All records are to be reproduced verbatim, with images omitted.

--- DATA UNDER STUDY ---

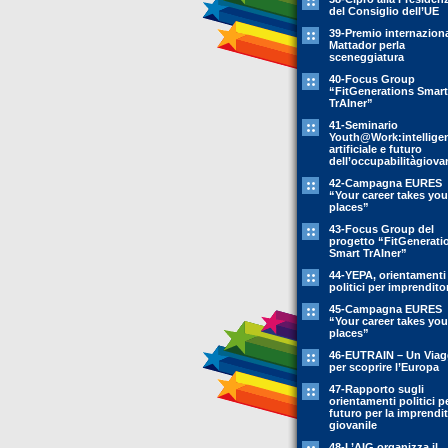
del Consiglio dell’UE
39-Premio internazion
Mattador perla
sceneggiatura
40-Focus Group
“FitGenerations Smart
TrAIner”
41-Seminario
Youth@Work:intellige
artificiale e futuro
dell’occupabilitàgiovan
42-Campagna EURES
“Your career takes you
places”
43-Focus Group del
progetto “FitGenerati
Smart TrAIner”
44-YEPA, orientamenti
politici per imprendito
45-Campagna EURES
“Your career takes you
places”
46-EUTRAIN – Un Viag
per scoprire l’Europa
47-Rapporto sugli
orientamenti politici pe
futuro per la imprendit
giovanile
48-L’AIG organizza il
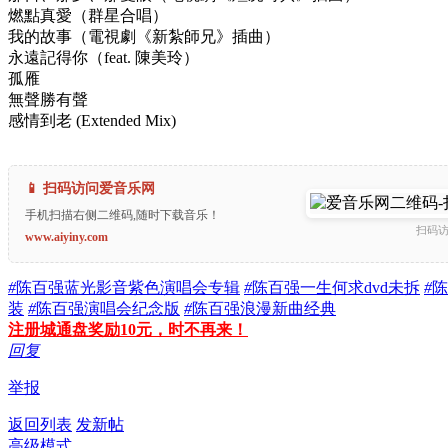
燃點真愛（群星合唱）
我的故事（電視劇《新紮師兄》插曲）
永遠記得你（feat. 陳美玲）
孤雁
無聲勝有聲
感情到老 (Extended Mix)
📱 扫码访问爱音乐网
手机扫描右侧二维码,随时下载音乐！
扫码
www.aiyiny.com
#
陈百强蓝光影音紫色演唱会专辑
#
陈百强一生何求dvd未拆
#
陈
装
#
陈百强演唱会纪念版
#
陈百强浪漫新曲经典
注册城通盘奖励10元，时不再来！
回复
举报
返回列表
发新帖
高级模式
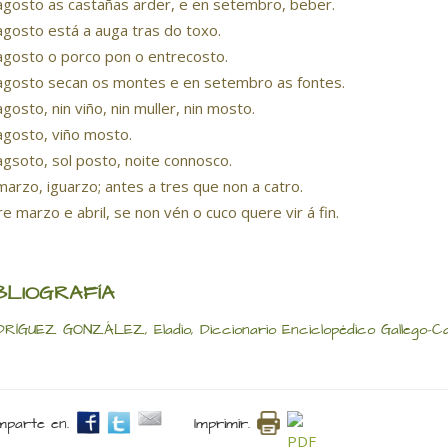
agosto as castañas arder, e en setembro, beber.
agosto está a auga tras do toxo.
agosto o porco pon o entrecosto.
agosto secan os montes e en setembro as fontes.
agosto, nin viño, nin muller, nin mosto.
agosto, viño mosto.
agsoto, sol posto, noite connosco.
marzo, iguarzo; antes a tres que non a catro.
re marzo e abril, se non vén o cuco quere vir á fin.
BLIOGRAFÍA
RÍGUEZ GONZÁLEZ, Eladio, Diccionario Enciclopédico Gallego-Caste
parte en.
Imprimir.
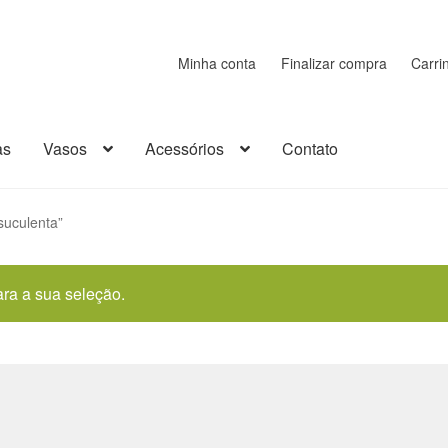
Minha conta
Finalizar compra
Carri
as
Vasos
Acessórios
Contato
rrinho
Cerâmica
Chaveiro
Como comprar
Contato
Decoração
suculenta”
sumos
Kits
Loja
Madeira
Minha conta
Miniaturas
Página de exempl
ra a sua seleção.
ão
Plástico
Política de Envio e Entrega
Política de Privacidade
bre a Transportadora
Suculentas
Vasos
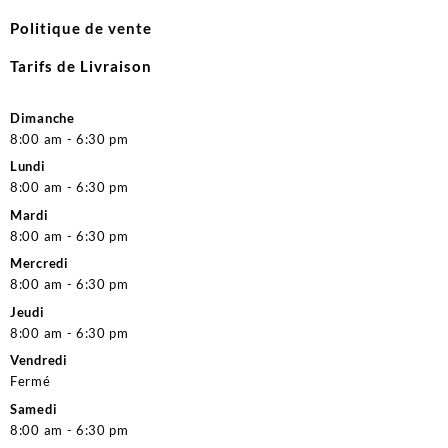
Politique de vente
Tarifs de Livraison
Dimanche
8:00 am - 6:30 pm
Lundi
8:00 am - 6:30 pm
Mardi
8:00 am - 6:30 pm
Mercredi
8:00 am - 6:30 pm
Jeudi
8:00 am - 6:30 pm
Vendredi
Fermé
Samedi
8:00 am - 6:30 pm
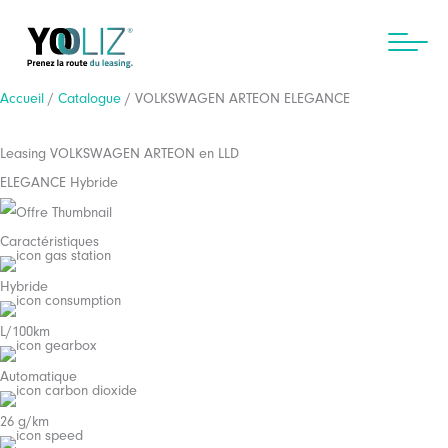
Aller
au
contenu
Accueil
/
Catalogue
/ VOLKSWAGEN ARTEON ELEGANCE
Leasing VOLKSWAGEN ARTEON en LLD
ELEGANCE Hybride
Caractéristiques
Hybride
L/100km
Automatique
26 g/km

---

▶ _TASK RESULT_
del Consiglio dell’UE
39-Premio internazion
Mattador perla
sceneggiatura
40-Focus Group
“FitGenerations Smart
TrAIner”
41-Seminario
Youth@Work:intellige
artificiale e futuro
dell’occupabilitàgiovan
42-Campagna EURES
“Your career takes you
places”
43-Focus Group del
progetto “FitGenerati
Smart TrAIner”
44-YEPA, orientamenti
politici per imprendito
45-Campagna EURES
“Your career takes you
places”
46-EUTRAIN – Un Viag
per scoprire l’Europa
47-Rapporto sugli
orientamenti politici pe
futuro per la imprendit
giovanile
48-L’AIG organizza il
燃點真愛（群星合唱）
我的故事（電視劇《新紮師兄》插曲）
永遠記得你（feat. 陳美玲）
孤雁
無聲勝有聲
感情到老 (Extended Mix)
📱 扫码访问爱音乐网
手机扫描右侧二维码,随时下载音乐！
扫码
www.aiyiny.com
#
陈百强蓝光影音紫色演唱会专辑
#
陈百强一生何求dvd未拆
#
陈
装
#
陈百强演唱会纪念版
#
陈百强浪漫新曲经典
注册城通盘奖励10元，时不再来！
回复
举报
返回列表
发新帖
高级模式
agosto as castañas arder, e en setembro, beber.
agosto está a auga tras do toxo.
agosto o porco pon o entrecosto.
agosto secan os montes e en setembro as fontes.
agosto, nin viño, nin muller, nin mosto.
agosto, viño mosto.
agsoto, sol posto, noite connosco.
marzo, iguarzo; antes a tres que non a catro.
re marzo e abril, se non vén o cuco quere vir á fin.
BLIOGRAFÍA
RÍGUEZ GONZÁLEZ, Eladio, Diccionario Enciclopédico Gallego-Caste
parte en.
Imprimir.
Minha conta
Finalizar compra
Carri
as
Vasos
Acessórios
Contato
rrinho
Cerâmica
Chaveiro
Como comprar
Contato
Decoração
suculenta”
sumos
Kits
Loja
Madeira
Minha conta
Miniaturas
Página de exempl
ra a sua seleção.
ão
Plástico
Política de Envio e Entrega
Política de Privacidade
bre a Transportadora
Suculentas
Vasos
Politique de vente
Tarifs de Livraison
Dimanche
8:00 am - 6:30 pm
Lundi
8:00 am - 6:30 pm
Mardi
8:00 am - 6:30 pm
Mercredi
8:00 am - 6:30 pm
Jeudi
8:00 am - 6:30 pm
Vendredi
Fermé
Samedi
8:00 am - 6:30 pm
Aller
au
contenu
Accueil
/
Catalogue
/ VOLKSWAGEN ARTEON ELEGANCE
Leasing VOLKSWAGEN ARTEON en LLD
ELEGANCE Hybride
Caractéristiques
Hybride
L/100km
Automatique
26 g/km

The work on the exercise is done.